Work task:
Starting at the top of the entries below, write out each line up to and including the one containing "Gráficos de divisas". Leave the pictures out.

Data excerpts:

━━━━━━━━━━━━━━━━━━━━

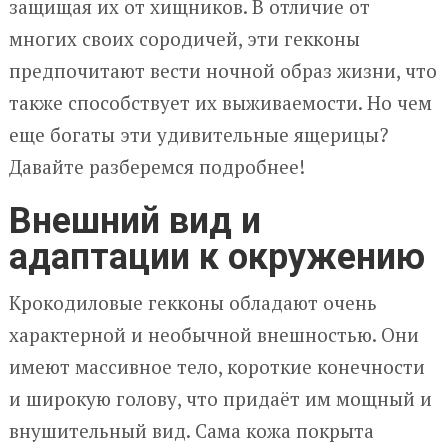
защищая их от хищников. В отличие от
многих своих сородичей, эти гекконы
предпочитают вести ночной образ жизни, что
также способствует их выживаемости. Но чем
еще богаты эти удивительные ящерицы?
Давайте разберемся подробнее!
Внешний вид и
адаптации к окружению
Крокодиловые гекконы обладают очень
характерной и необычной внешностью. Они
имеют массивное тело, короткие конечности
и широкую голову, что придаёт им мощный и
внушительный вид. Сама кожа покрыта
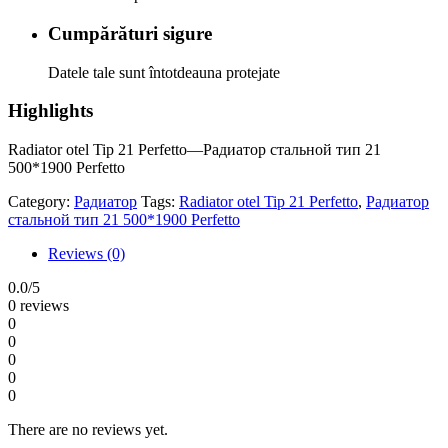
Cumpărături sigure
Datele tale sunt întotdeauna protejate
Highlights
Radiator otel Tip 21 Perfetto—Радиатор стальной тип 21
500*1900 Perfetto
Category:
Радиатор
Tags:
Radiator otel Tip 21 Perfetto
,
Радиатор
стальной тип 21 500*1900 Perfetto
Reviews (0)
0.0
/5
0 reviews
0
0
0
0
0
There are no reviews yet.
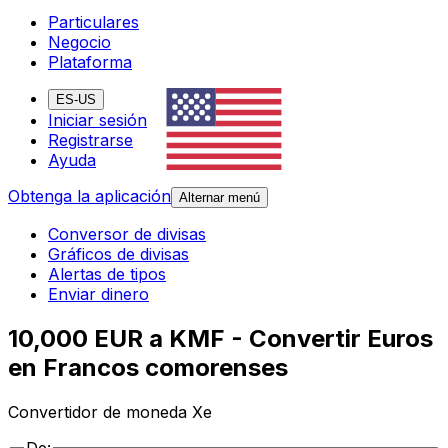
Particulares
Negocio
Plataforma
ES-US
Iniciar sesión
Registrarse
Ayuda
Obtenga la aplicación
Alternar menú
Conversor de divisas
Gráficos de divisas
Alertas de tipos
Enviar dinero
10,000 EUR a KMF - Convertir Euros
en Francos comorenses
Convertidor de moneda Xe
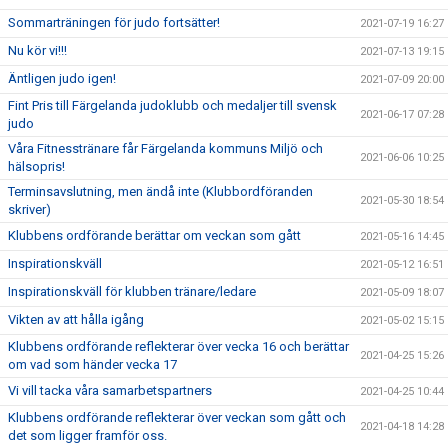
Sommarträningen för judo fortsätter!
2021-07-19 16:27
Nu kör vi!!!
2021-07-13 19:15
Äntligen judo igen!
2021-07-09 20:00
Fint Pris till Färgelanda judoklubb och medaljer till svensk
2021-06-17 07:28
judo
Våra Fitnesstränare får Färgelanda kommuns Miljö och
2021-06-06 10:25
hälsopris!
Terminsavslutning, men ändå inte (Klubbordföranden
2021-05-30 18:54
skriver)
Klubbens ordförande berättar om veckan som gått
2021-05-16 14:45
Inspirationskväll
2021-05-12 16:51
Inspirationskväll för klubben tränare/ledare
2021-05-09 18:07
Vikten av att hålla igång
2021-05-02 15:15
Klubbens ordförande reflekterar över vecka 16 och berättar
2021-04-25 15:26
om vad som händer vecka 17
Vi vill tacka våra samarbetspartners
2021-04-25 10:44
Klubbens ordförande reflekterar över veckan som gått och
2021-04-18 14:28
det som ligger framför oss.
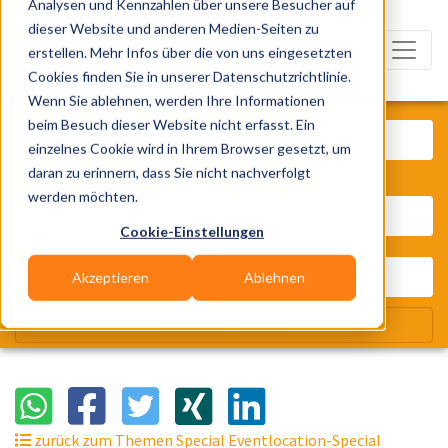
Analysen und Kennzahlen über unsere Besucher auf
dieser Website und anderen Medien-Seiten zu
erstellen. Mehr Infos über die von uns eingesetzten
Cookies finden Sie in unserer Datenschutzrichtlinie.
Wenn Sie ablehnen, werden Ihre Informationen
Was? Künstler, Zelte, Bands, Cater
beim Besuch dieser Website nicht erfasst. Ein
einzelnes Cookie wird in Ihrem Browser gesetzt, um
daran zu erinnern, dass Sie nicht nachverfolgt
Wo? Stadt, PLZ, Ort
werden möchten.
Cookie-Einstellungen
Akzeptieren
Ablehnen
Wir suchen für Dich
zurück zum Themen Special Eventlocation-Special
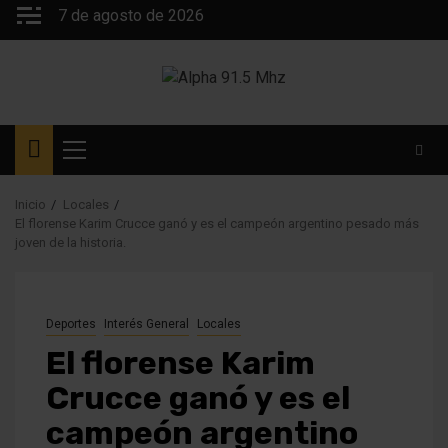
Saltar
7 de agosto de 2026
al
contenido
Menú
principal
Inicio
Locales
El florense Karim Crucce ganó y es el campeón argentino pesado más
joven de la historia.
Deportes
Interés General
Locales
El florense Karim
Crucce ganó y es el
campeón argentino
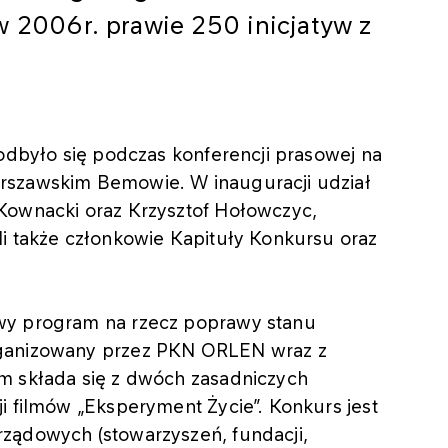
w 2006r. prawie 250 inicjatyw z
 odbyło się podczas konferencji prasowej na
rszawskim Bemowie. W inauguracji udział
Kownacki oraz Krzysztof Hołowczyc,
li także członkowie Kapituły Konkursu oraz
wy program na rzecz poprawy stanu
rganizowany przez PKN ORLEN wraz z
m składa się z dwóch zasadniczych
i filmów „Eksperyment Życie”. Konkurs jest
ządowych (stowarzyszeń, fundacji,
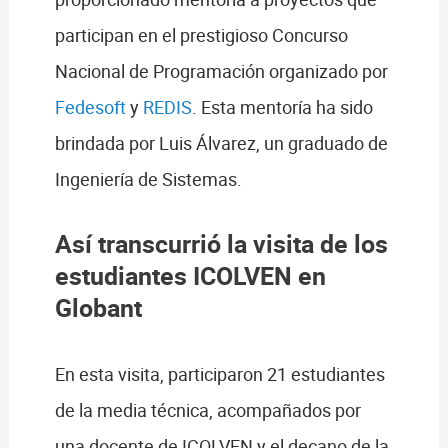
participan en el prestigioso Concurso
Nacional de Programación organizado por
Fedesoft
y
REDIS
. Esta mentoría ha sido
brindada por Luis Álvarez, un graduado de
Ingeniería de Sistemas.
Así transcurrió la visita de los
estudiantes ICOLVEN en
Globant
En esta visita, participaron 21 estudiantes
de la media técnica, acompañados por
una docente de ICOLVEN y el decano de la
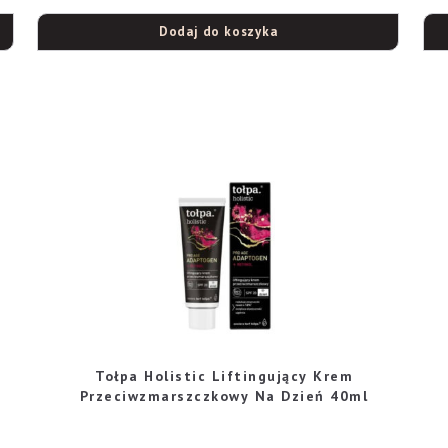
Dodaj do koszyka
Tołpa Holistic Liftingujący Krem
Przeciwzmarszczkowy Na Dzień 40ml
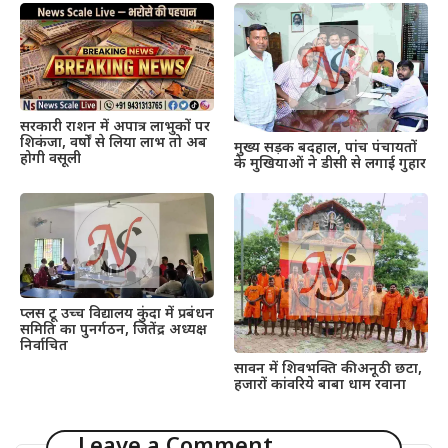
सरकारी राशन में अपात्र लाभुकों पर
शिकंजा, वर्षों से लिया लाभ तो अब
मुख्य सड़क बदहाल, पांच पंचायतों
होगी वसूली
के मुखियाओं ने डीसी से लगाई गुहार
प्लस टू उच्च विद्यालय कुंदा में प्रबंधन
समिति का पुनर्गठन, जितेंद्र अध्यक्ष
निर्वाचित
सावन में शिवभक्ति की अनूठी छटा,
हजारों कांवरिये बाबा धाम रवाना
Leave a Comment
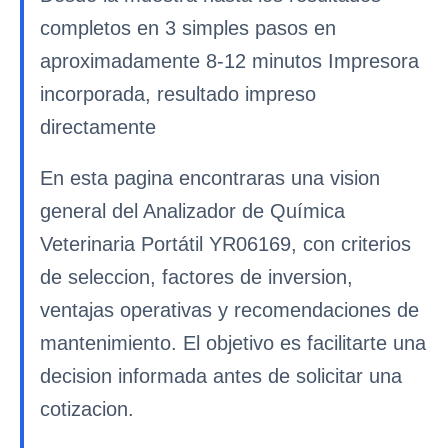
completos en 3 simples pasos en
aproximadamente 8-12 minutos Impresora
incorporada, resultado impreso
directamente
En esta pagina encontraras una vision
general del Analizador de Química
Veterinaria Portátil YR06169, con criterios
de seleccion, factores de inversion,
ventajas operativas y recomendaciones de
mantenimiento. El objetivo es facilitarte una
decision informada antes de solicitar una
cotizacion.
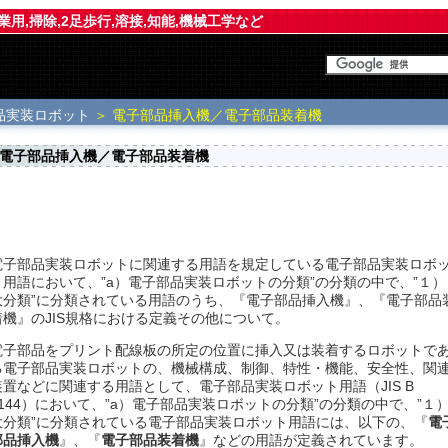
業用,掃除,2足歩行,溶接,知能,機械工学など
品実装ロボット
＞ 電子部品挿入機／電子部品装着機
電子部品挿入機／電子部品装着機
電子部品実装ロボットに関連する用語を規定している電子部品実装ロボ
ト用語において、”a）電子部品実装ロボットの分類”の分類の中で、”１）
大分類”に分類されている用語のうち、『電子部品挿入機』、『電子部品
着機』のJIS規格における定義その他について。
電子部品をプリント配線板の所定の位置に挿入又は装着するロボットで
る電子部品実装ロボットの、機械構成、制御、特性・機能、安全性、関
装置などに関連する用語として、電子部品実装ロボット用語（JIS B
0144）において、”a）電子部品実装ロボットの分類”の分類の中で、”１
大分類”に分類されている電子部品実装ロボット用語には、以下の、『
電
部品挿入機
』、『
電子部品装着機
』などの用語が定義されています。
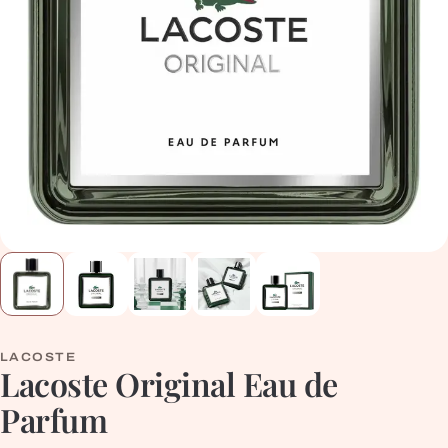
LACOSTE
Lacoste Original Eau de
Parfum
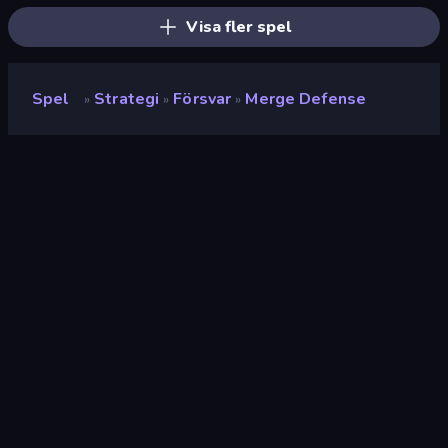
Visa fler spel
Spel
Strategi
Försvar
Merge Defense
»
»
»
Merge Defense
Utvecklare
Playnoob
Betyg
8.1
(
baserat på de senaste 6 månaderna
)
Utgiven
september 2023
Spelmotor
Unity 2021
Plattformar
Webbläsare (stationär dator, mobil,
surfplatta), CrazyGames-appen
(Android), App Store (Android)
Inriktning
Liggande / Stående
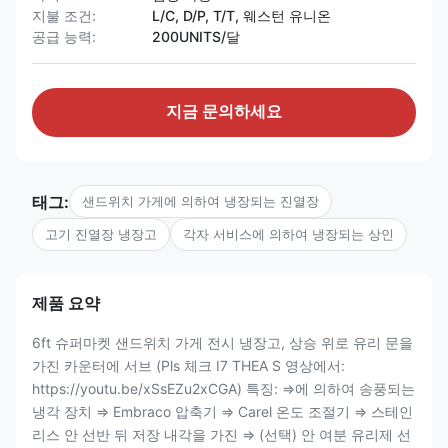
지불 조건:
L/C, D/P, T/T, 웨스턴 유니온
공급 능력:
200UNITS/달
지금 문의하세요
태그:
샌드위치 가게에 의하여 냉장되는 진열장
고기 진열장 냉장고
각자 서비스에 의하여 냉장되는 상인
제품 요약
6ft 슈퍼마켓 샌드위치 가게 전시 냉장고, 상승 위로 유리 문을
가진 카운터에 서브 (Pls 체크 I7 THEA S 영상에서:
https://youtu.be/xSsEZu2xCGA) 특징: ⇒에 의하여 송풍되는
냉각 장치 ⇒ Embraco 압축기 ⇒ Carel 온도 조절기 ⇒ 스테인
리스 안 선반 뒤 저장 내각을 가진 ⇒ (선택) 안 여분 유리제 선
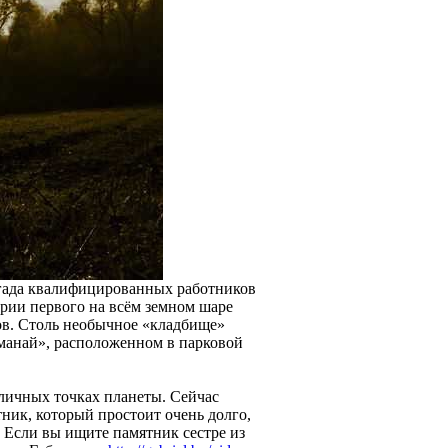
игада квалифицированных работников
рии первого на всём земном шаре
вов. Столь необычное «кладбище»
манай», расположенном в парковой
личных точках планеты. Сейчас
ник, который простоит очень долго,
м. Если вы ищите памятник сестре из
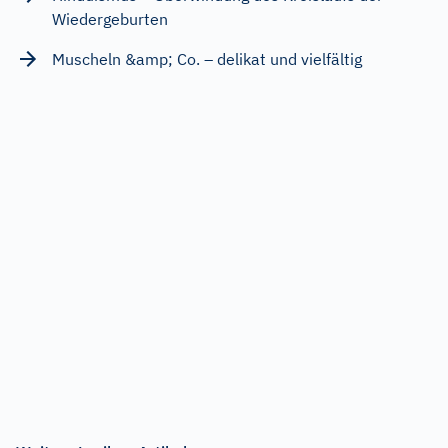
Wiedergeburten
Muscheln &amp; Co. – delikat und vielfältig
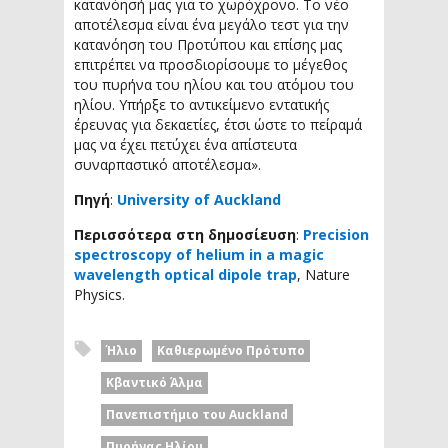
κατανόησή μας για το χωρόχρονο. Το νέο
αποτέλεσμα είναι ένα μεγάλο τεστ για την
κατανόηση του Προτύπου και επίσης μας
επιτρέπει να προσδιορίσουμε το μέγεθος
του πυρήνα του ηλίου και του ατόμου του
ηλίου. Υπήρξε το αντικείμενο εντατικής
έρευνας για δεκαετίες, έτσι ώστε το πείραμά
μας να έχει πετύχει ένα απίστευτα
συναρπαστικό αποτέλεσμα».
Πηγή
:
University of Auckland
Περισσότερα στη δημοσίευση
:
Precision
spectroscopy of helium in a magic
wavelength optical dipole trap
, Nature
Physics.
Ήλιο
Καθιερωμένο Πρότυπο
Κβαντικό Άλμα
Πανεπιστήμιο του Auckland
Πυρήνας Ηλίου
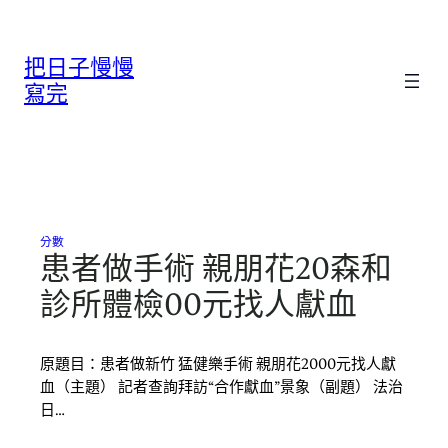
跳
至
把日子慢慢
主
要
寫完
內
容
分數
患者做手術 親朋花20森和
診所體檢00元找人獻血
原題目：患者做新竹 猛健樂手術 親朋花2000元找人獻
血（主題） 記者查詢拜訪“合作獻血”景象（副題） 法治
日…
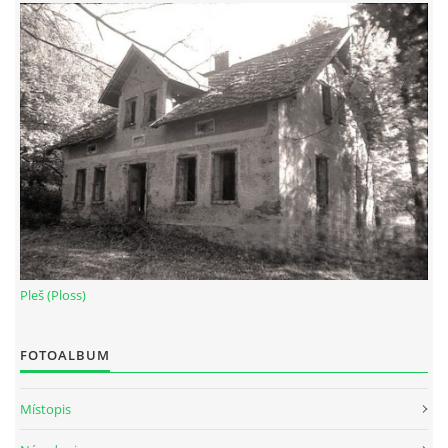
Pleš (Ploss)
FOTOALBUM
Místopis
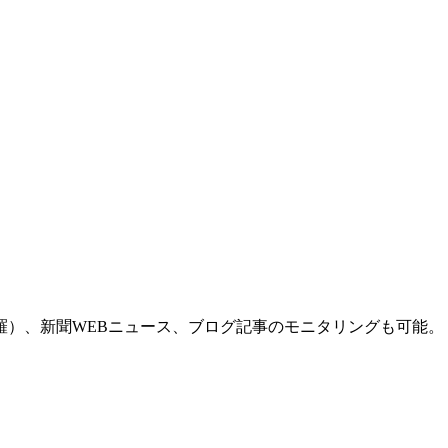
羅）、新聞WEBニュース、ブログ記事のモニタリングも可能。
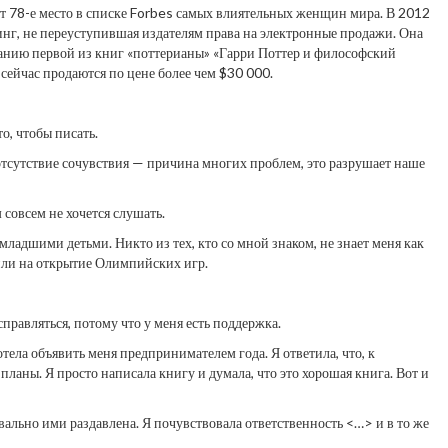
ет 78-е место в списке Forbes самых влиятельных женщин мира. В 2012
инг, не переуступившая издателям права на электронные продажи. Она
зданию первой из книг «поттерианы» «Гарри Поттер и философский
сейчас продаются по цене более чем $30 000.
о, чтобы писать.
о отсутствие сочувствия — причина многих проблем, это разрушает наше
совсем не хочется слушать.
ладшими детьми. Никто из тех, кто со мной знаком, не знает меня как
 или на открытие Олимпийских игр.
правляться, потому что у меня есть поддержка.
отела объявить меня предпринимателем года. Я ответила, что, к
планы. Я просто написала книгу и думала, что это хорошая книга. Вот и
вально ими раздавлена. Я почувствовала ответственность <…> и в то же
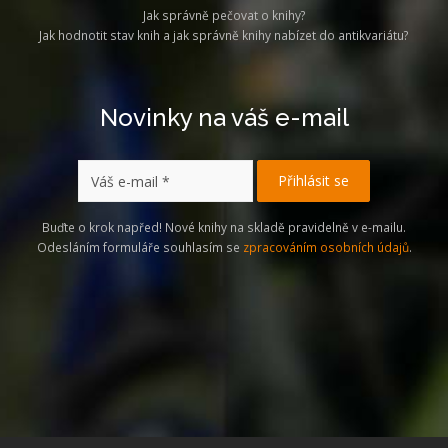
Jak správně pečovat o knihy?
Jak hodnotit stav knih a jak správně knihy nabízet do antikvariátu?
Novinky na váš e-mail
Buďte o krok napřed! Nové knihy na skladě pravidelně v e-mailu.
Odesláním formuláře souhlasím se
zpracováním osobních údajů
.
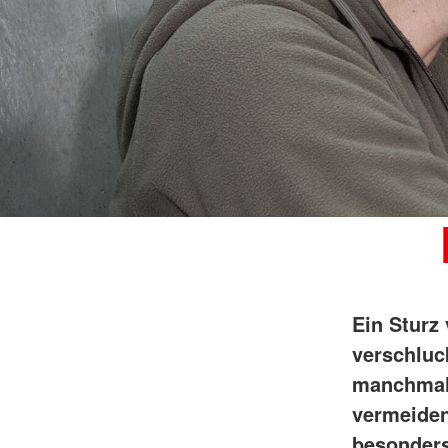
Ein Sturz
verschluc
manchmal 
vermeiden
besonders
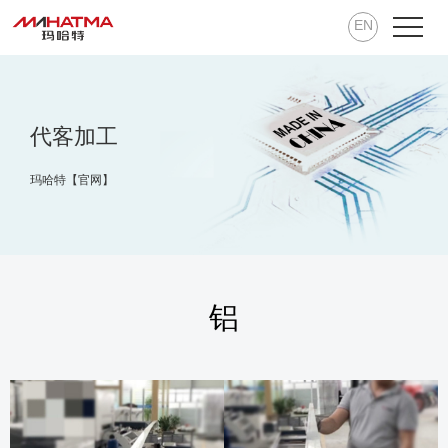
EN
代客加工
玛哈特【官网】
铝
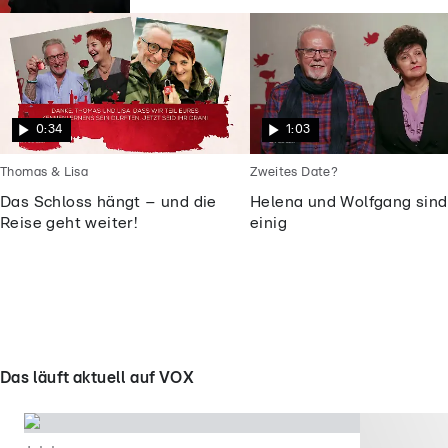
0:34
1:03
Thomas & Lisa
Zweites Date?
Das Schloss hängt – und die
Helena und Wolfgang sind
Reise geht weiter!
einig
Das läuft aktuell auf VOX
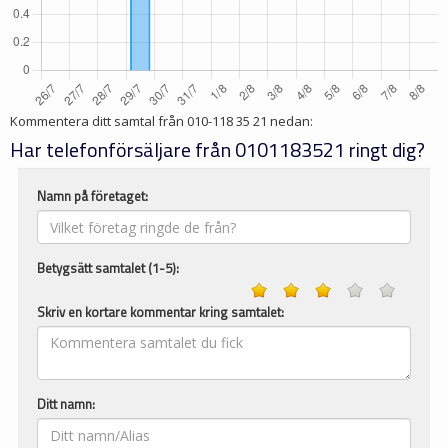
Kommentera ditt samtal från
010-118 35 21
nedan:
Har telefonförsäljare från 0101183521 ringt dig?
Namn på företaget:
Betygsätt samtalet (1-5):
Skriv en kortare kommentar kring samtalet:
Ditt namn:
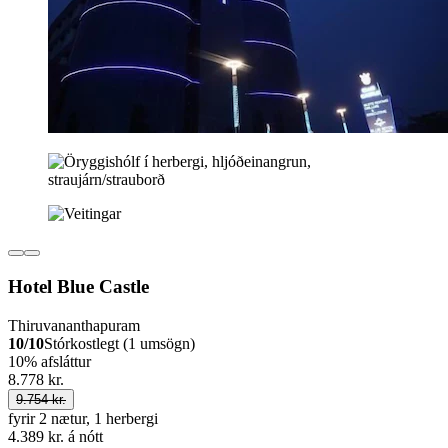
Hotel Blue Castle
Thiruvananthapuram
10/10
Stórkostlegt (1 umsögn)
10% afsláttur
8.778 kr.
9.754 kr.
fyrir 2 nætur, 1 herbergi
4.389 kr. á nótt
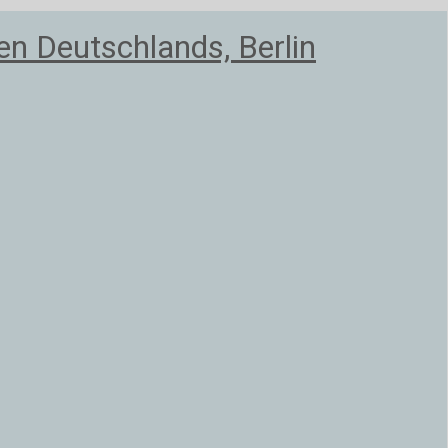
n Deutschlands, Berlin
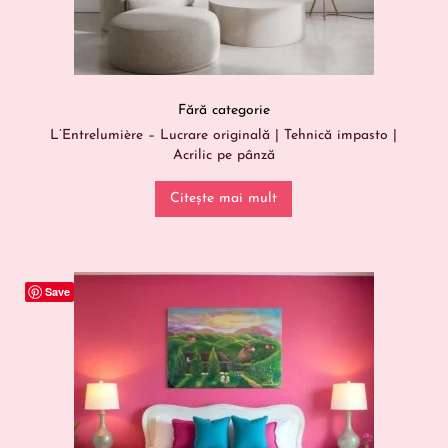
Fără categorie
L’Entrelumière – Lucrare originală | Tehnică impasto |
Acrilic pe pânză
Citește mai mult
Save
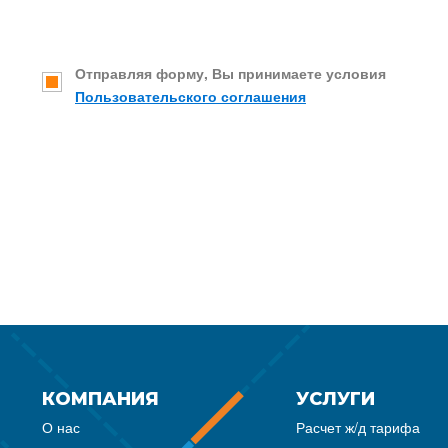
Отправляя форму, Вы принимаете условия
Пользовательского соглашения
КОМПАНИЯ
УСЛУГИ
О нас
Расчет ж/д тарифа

━━━━━━━━━━━━━━━━━━━━

Answer area:
защищая их от хищников. В отличие от
многих своих сородичей, эти гекконы
предпочитают вести ночной образ жизни, что
также способствует их выживаемости. Но чем
еще богаты эти удивительные ящерицы?
Давайте разберемся подробнее!
Внешний вид и
адаптации к окружению
Крокодиловые гекконы обладают очень
характерной и необычной внешностью. Они
имеют массивное тело, короткие конечности
и широкую голову, что придаёт им мощный и
внушительный вид. Сама кожа покрыта
Cumpărături sigure
Datele tale sunt întotdeauna protejate
Highlights
Radiator otel Tip 21 Perfetto—Радиатор стальной тип 21
500*1900 Perfetto
Category:
Радиатор
Tags:
Radiator otel Tip 21 Perfetto
,
Радиатор
стальной тип 21 500*1900 Perfetto
Reviews (0)
0.0
/5
0 reviews
0
0
0
0
0
There are no reviews yet.
Particulares
Negocio
Plataforma
ES-US
Iniciar sesión
Registrarse
Ayuda
Obtenga la aplicación
Alternar menú
Conversor de divisas
Gráficos de divisas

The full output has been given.